Even when stored as binary, a UUID requires more space than an INT (4 bytes) or BIGINT (8 bytes). Keep in mind that primary key values are internally appended to every secondary index, so it's not merely double the space, it scales up with the number of indexes your tables have. This doesn't sound like you're saving space.

"...they do not require table locks..."

It's worse than that. MySQL's UUID() function is implemented with an internal global lock, instead of a table lock. It's very brief of course, but in theory you can get contention. This contention might even be worse than the auto-inc table lock, because the same global lock is needed by all tables on the MySQL instance for which you generate a UUID.

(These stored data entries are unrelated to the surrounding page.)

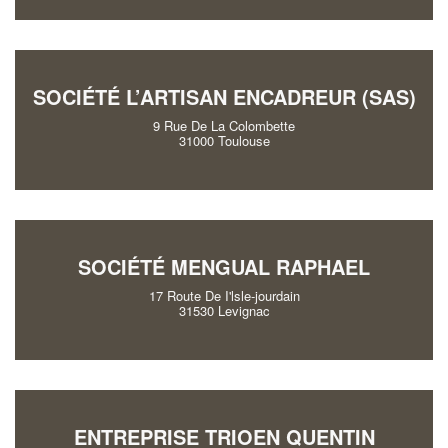
SOCIÉTÉ L’ARTISAN ENCADREUR (SAS)
9 Rue De La Colombette
31000 Toulouse
SOCIÉTÉ MENGUAL RAPHAEL
17 Route De I'lsle-jourdain
31530 Levignac
ENTREPRISE TRIOEN QUENTIN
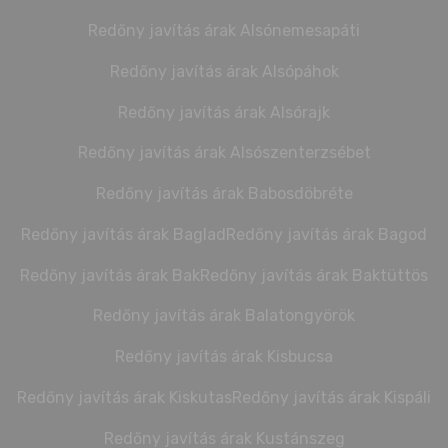
Redőny javítás árak Alsónemesapáti
Redőny javítás árak Alsópáhok
Redőny javítás árak Alsórajk
Redőny javítás árak Alsószenterzsébet
Redőny javítás árak Babosdöbréte
Redőny javítás árak Baglad
Redőny javítás árak Bagod
Redőny javítás árak Bak
Redőny javítás árak Baktüttös
Redőny javítás árak Balatongyörök
Redőny javítás árak Kisbucsa
Redőny javítás árak Kiskutas
Redőny javítás árak Kispáli
Redőny javítás árak Kustánszeg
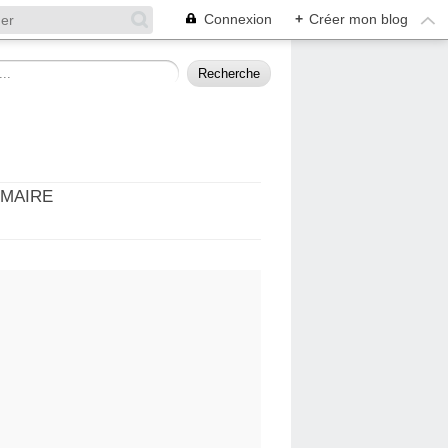
Connexion
+
Créer mon blog
MMAIRE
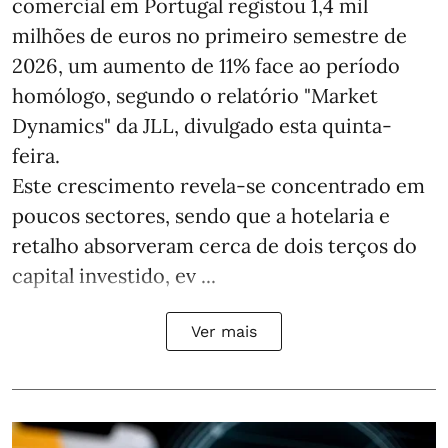
comercial em Portugal registou 1,4 mil
milhões de euros no primeiro semestre de
2026, um aumento de 11% face ao período
homólogo, segundo o relatório "Market
Dynamics" da JLL, divulgado esta quinta-
feira.
Este crescimento revela-se concentrado em
poucos sectores, sendo que a hotelaria e
retalho absorveram cerca de dois terços do
capital investido, ev ...
Ver mais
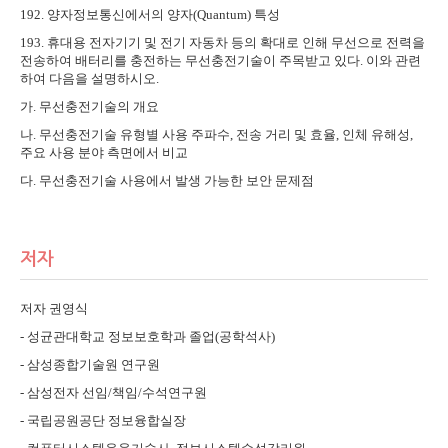
192.
양자정보통신에서의 양자
(Quantum)
특성
193.
휴대용 전자기기 및 전기 자동차 등의 확대로 인해 무선으로 전력을
전송하여 배터리를 충전하는 무선충전기술이 주목받고 있다
.
이와 관련
하여 다음을 설명하시오
.
가
.
무선충전기술의 개요
나
.
무선충전기술 유형별 사용 주파수
,
전송 거리 및 효율
,
인체 유해성
,
주요 사용 분야 측면에서 비교
다
.
무선충전기술 사용에서 발생 가능한 보안 문제점
저자
저자 권영식
-
성균관대학교 정보보호학과 졸업
(
공학석사
)
-
삼성종합기술원 연구원
-
삼성전자 선임
/
책임
/
수석연구원
-
국립공원공단 정보융합실장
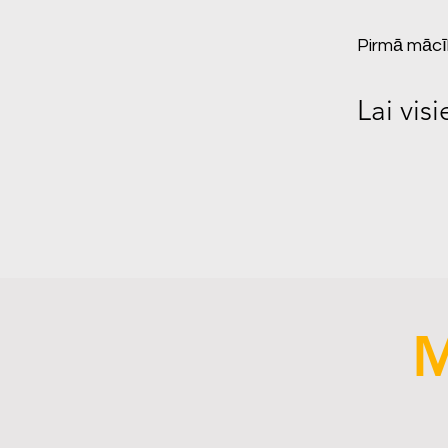
Pirmā mācī
Lai vis
M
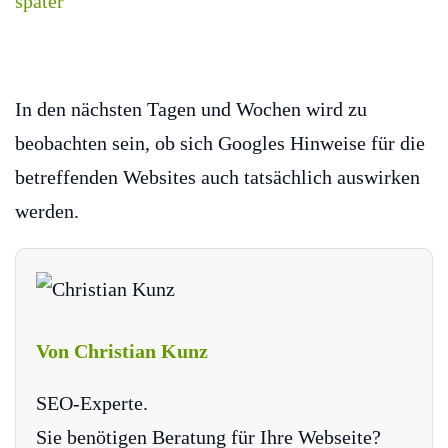
In den nächsten Tagen und Wochen wird zu
beobachten sein, ob sich Googles Hinweise für die
betreffenden Websites auch tatsächlich auswirken
werden.
Von Christian Kunz
SEO-Experte.
Sie benötigen Beratung für Ihre Webseite?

The fact that UUID doesn't insert in key order is actually a big deal for insert performance under high load. This can be mitigated by reformatting the UUID as described by Karthik Appigatla in 2014, but this is not default behavior and it's not widely used.

Random insert order also leads to fragmentation in the clustered index and less locality of pages in the buffer pool. Michael Coburn showed this in an excellent blog post in 2015: Illustrating Primary Key models in InnoDB and their impact on disk usage.

MySQL tables have no way to generate a UUID automatically. You would have to write a trigger to do this, or more application code. You would have to write a separate trigger for every table that uses a UUID. This is a lot more work than simply declaring your primary key column with the AUTO_INCREMENT option.

UUIDs have their uses. They are most useful for distributed applications that need to generate globally unique values, without central coordination. Aside from that use, UUIDs are more trouble than they're worth.

Custom Key Generator

The suggestion is to use some other software as a central generator for creating primary key values atomically and without duplicates. This can work, but it's operational complexity and overhead to run another software service just for generating id values. It's a single point of failure. How will you explain to your CIO that the database is running fine, but the applications still can't load any data because the Snowflake server went down?

Besides, other customer key generators are unlikely to have the same ACID reliability as InnoDB. If your key-generator service ever restarts, how do ensure it has not lost its place in the sequence of values it generates?

Conclusion

Like all software, using MySQL's auto-increment feature requires some expertise and understanding to be used in the best way. Every feature has appropriate uses, as well as some edge cases where we should use a different mechanism.

But it's bad advice to conclude from this that we need to avoid using the feature altogether. For the majority of cases, it's a simple, effective, and efficient solution.